# summer cut for spoo puppy



## fam6 (Apr 25, 2013)

Hi! We'll be getting our spoo puppy in 2wks. We can't wait! Our breeder strongly suggests we take him to a groomer within a month after we get him just so he continues to be comfortable being groomed, even if it's just face and feet. We have young kids and we plan on keeping him in a short short cut during the summer, possibly all year long if we move south, to keep it easy for us. As a puppy, we would like to keep him in as short a cut as possible for the same exact reason. I've seen a puppy cut and i think it's still too long so i found a pic of a spoo puppy sporting a shorter cut. Has anyone done this? Could i show the groomer a picture of this cut or is there a specific name for it? He doesn't look like a poodle at all does he? Thank you!!

eta: I may change my mind entirely once we get him and i snuggle with his soft fluffy self but just in case, i'd like to have a back up as well.


----------



## PoodleRick (Mar 18, 2013)

That pup looks like he's had his face a feet done but not the body. I could be wrong but he doesn't look old enough to have grown a long coat. Here is a pic of Penny at 9 weeks. No body trimming at this point, just face and feet, and the pup you posted looks younger than 9 weeks.


----------



## PoodleRick (Mar 18, 2013)

If you want short all over you could have the face and feet done as usual and have the groomer use a #3 blade on the body and scissor the legs a little longer and blend into the body. That way he'd be easy to care for and still look Poodley

Rick


----------



## CharismaticMillie (Jun 16, 2010)

I don't think that puppy is a poodle. If it is, its had it's coat clipped very short all over, and most poodle puppies would look pretty scrawny.


----------



## fam6 (Apr 25, 2013)

PoodleRick, you may be correct. He does look young but i like that look. CharismaticMillie, he is a poodle. Here's the website. That pic is at the very bottom. The one right above it looks like he's older but still has a pretty short cut. 
Royal Standard Poodles-Brown Kodi Bear

ETA. Btw....thanks for your input!


----------



## PoodleRick (Mar 18, 2013)

Then I think a #3blade all over is what you want. The #3 blade leaves the hair 13mm long which is just over 1/2 inch


----------



## CharismaticMillie (Jun 16, 2010)

He is 9 weeks old. This is what a 9 week old standard poodle looks like
Naturally:


----------



## PoodleRick (Mar 18, 2013)

Maybe that pup already had his body trimmed. Here is Penny at 6 weeks and she's hairier than the OP's pic.


----------



## CharismaticMillie (Jun 16, 2010)

PoodleRick said:


> Maybe that pup already had his body trimmed. Here is Penny at 6 weeks and she's hairier than the OP's pic.
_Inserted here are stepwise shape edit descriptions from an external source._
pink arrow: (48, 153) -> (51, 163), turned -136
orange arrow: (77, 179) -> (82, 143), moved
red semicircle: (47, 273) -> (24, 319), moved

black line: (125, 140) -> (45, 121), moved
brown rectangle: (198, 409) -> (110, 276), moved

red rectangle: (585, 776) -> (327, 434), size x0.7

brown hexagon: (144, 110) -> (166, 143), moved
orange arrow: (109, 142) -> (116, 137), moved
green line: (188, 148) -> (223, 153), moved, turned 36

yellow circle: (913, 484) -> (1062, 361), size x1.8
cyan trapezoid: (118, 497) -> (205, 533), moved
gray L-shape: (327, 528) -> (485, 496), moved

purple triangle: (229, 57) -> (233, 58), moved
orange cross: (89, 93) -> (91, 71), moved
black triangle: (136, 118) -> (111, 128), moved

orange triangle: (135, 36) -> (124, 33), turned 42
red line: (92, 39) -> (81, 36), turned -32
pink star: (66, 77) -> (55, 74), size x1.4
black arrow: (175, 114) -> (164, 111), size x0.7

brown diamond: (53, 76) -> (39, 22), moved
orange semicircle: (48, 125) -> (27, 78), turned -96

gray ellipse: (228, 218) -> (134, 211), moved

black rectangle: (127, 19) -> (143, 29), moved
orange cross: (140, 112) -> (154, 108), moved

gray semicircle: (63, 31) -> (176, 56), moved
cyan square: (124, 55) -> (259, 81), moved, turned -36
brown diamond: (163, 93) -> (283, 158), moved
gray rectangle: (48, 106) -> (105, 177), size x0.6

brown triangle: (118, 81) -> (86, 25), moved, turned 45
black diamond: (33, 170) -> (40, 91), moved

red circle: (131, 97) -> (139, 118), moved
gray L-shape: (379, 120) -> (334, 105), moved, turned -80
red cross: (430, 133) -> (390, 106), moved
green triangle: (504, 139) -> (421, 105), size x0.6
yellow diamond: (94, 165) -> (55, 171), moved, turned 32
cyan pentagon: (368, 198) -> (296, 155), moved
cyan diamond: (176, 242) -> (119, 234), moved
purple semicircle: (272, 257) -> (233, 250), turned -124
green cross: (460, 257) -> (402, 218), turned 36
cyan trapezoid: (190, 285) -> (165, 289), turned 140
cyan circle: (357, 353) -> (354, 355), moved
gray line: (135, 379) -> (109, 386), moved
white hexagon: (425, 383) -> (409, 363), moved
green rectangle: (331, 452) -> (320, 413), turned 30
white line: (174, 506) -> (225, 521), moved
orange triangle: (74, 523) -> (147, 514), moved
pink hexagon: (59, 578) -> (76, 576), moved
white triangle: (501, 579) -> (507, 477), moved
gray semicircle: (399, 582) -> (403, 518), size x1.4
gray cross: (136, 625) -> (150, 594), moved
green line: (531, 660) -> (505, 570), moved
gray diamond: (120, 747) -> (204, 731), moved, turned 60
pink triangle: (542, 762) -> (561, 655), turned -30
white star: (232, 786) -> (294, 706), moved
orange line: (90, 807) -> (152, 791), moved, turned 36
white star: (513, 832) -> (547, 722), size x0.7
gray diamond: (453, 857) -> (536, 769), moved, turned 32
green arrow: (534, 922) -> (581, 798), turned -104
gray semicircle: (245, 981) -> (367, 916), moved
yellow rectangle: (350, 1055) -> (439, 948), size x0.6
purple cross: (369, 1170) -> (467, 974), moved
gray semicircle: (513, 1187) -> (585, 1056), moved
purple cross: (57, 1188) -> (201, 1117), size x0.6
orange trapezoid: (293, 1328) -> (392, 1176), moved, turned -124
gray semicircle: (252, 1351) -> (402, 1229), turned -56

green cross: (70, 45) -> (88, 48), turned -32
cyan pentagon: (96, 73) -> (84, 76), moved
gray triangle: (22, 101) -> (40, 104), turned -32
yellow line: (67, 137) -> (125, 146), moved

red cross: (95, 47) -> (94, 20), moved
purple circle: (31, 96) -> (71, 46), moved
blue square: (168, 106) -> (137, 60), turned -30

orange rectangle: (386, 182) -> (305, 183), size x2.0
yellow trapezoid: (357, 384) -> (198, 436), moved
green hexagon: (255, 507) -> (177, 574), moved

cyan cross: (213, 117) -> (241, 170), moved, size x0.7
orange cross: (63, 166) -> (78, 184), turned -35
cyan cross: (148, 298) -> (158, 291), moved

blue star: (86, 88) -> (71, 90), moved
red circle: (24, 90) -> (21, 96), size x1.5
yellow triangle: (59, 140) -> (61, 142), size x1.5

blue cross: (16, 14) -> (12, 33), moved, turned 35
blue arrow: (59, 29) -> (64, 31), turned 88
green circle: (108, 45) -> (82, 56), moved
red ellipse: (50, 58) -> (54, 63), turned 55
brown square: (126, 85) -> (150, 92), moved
That's why I said the puppy is either not a poodle or has been shaved. Or has an incredibly crappy coat.


----------



## fam6 (Apr 25, 2013)

PoodleRick, Thank you!  I'm not so sure how to tell good coats from bad ones so i didn't know if the original picture was a cut that some poodle owners op for when they have a puppy vs. the popular puppy cut. Thanks again!! I'm glad i can come here for advice and guidance.


----------



## CharismaticMillie (Jun 16, 2010)

Well, you have a better eye for bad coat than you think.  That puppy seriously lacks breed type (ie - doesn't look like a poodle coat or structure wise) and you noticed that it doesn't even look like a poodle (it doesn't) so you actually do have a better eye than you realize! I am
Not surprised to see that Standard poodles bred to be huge would lack type.


----------



## AutisticDogLover (Nov 25, 2012)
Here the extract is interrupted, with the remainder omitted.